Piano del governo per il trasferimento forzato di 30mila beduini in Negev
di Emma Mancini

Il gabinetto del primo ministro israeliano ha approvato un piano di ricollocazione di 30mila beduini residenti in Negev, nel Sud di Israele. Le migliaia di famiglie beduine verranno spostate forzatamente dai villaggi considerati illegali alle colonie con status ufficiale.

L’intenzione del premier Benjamin Netanyahu è quello di trovare una soluzione al problema dei villaggi non riconosciuti in Negev, attraverso l’implementazione di un piano che ufficialmente è volto ad aiutare i beduini ad integrarsi nella società israeliana: “Il piano – ha detto l’ufficio del primo ministro – è destinato a ridurre significativamente il gap sociale ed economico tra la popolazione beduina del Negev e quella israeliana”.

In realtà si tratta di un’azione unilaterale che i rappresentanti beduini hanno definito “una dichiarazione di guerra”: circa 150 membri delle comunità interessate hanno protestato ieri di fronte all’ufficio del primo ministro a Gerusalemme. “Questo stupido governo sarà responsabile dello scoppio dell’Intifada beduina in Negev”, ha detto Taleb al-Sana, rappresentante beduino.

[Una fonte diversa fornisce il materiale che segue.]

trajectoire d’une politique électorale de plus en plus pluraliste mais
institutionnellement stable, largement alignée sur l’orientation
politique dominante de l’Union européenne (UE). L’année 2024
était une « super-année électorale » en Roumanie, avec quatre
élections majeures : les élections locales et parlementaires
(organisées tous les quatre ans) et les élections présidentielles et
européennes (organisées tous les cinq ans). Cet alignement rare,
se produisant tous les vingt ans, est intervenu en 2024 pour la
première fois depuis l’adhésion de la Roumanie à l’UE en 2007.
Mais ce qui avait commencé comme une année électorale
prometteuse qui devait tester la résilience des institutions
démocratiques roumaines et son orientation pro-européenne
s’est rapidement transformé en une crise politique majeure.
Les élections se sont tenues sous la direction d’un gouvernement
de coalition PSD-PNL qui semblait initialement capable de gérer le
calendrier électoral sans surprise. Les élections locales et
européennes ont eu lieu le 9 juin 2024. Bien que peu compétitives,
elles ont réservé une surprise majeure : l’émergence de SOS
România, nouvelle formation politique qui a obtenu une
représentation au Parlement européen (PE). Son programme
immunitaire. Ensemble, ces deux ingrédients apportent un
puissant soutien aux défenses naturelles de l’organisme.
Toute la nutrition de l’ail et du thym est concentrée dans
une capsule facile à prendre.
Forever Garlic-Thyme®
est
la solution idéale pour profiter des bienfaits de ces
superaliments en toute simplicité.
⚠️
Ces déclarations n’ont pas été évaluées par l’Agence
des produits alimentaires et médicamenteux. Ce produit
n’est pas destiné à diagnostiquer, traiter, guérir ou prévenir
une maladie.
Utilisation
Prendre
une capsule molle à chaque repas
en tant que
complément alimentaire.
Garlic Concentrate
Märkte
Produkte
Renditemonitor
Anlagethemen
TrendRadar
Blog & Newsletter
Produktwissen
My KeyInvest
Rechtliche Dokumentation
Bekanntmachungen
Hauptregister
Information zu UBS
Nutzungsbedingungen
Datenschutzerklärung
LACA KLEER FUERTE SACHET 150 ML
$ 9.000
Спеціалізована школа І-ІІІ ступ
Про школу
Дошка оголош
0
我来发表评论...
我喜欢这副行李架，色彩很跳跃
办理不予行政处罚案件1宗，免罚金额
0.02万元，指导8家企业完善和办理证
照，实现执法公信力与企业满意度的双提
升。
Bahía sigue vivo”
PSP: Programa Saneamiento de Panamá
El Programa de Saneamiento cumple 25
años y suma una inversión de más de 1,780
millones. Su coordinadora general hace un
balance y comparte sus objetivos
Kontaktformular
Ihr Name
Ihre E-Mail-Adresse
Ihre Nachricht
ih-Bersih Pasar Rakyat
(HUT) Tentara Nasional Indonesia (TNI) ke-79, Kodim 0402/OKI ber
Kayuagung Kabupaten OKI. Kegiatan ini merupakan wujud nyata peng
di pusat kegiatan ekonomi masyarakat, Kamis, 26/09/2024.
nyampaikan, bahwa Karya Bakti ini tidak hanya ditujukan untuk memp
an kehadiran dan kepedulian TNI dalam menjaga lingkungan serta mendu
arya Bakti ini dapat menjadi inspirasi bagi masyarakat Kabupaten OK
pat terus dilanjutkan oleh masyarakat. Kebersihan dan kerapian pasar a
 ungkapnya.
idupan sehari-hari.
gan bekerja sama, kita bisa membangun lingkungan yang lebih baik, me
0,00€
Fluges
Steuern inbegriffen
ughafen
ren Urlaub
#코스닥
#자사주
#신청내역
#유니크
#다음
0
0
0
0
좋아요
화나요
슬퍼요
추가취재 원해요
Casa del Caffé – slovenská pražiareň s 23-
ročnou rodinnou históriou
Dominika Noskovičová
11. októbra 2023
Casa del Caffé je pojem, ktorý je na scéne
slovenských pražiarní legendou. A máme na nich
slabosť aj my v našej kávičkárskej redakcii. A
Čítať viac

Il piano prevede il trasferimento forzato di 20mila-30mila beduini nelle colonie di Rahat, Khura e Ksayfe, un risarcimento monetario e la consegna di terre come compensazione per quelle confiscate. Il costo totale del piano si aggirerebbe intorno a 1.2 miliardi di shekel (235 milioni di euro): “Le rivendicazioni di proprietà di terre saranno trattate con metodi trasparenti ed equi, in accordo con la legge e attraverso compensazioni in denaro e nuovi appezzamenti”, ha spiegato il governo israeliano in una dichiarazione ufficiale.

Dopo la presentazione del piano, sono scoppiate le polemiche. Il governo di Tel Aviv è accusato di trasferire forzatamente palestinesi dalle proprie case senza alcuna ragione e contro la loro volontà. Una violazione grave dei diritti basilari, continuazione della politica di demolizioni in atto in Israele contro le abitazioni delle comunità beduine. Soprattutto se si tiene conto del fatto che le comunità beduine sono tradizionalmente rurali, non urbane: trasferirli significherebbe cancellarne storia, tradizioni e stile di vita.

L’Associazione israeliana per i Diritti Civili aveva presentato le proprie critiche già a giugno: i villaggi beduini vanno riconosciuti, non smantellati. Quello che le autorità israeliane stanno facendo è dichiarare tali villaggi illegali secondo criteri pregiudiziali: la densità della popolazione, la continuità territoriale e la sostenibilità economica. “Se gli stessi criteri fossero applicati a comunità ebraiche, come kibbutz e colonie, tutti gli insediamenti dovrebbero essere evacuati”, ha spiegato l’Associazione.

Sono oltre 160mila i beduini residenti in Israele, la metà dei quali in villaggi non riconosciuti dalle autorità israeliane in Negev, villaggi privi di acqua e elettricità i cui abitanti vivono in condizioni di estrema povertà.